New Delhi: The Indian Space Research Organization (ISRO) on Sunday launched Brazil’s first indigenously made satellite, Amazonia-1, onboard its old warhorse PSLV from Satish Dhawan Space Centre in Sriharikota, Andhra Pradesh. It is also ISRO's first space mission of 2021.
The rocket PSLV C-51 blasted off from the first launch pad at Sriharikota at around 10:24 am, marking the 53rd successful spaceflight of PSLV. It was also the first dedicated commercial mission of the New Space India Ltd (NSIL), a newly formed public sector undertaking under the Department of Space.

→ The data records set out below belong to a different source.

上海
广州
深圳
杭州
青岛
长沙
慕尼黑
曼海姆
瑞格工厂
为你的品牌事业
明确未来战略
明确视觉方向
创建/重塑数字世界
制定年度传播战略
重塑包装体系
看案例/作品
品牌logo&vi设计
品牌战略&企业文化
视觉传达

Amazonia-1 is the first optical earth observation satellite which has been designed, integrated, tested and operated by National Institute for Space Research (INPE), Brazil. The satellite weighing 637 kg will provide remote sensing data to users for monitoring deforestation in the Amazon region and analyse the diversified agriculture across the Brazilian territory over the next four years. The satellite will be injected into the designated orbit within 18 minutes of the launch.
Apart from the primary payload- Amazonia-1, the 44.4 metres tall rocket also carried 18 other co-passenger satellites including SDSAT and UNITYsat.
Named after acclaimed rocket scientist, SDSAT is a nano-satellite built by Space Kidz India. It is intended to study the radiation levels and demonstrate long range communication technologies.
While UNITYsat is a combination of three satellites designed and built jointly by Jeppiar Institute of Technology, Sriperumbudur (JITsat), G H Raisoni College of Engineering, Nagpur and Shri Shakti Institute of Engineering and technology, Coimbatore. The satellite is intended to provide radio relay services. There is another Indian satellite onboard named SindhuNetra for technology demonstration.
Apart from that, the mission carried US satellite - SAI-1 Nanoconnect-2 for tech demonstration and 12 other satellites from US - SpaceBEEs for two way satellite communications and data relay. The last co-passenger satellite will get separated from the rocket two hours after the take off, ISRO stated.
India has so far sent 342 foreign satellites into space from as many as 34 countries.
With this launch, ISRO has kickstarted its commercial operations for this year, which are being executed by NSIL which was set up in March 2019 to commercially exploit the research and development work of ISRO centres and constituent units of DOS. It also looks into manufacturing of small satellite launch vehicle (SSLV) in collaboration with the private sector, production of PSLVs through Indian Industry, marketing of space based products and services, including launch and application and transfer of technology developed by ISRO centres and constituent units of DOS.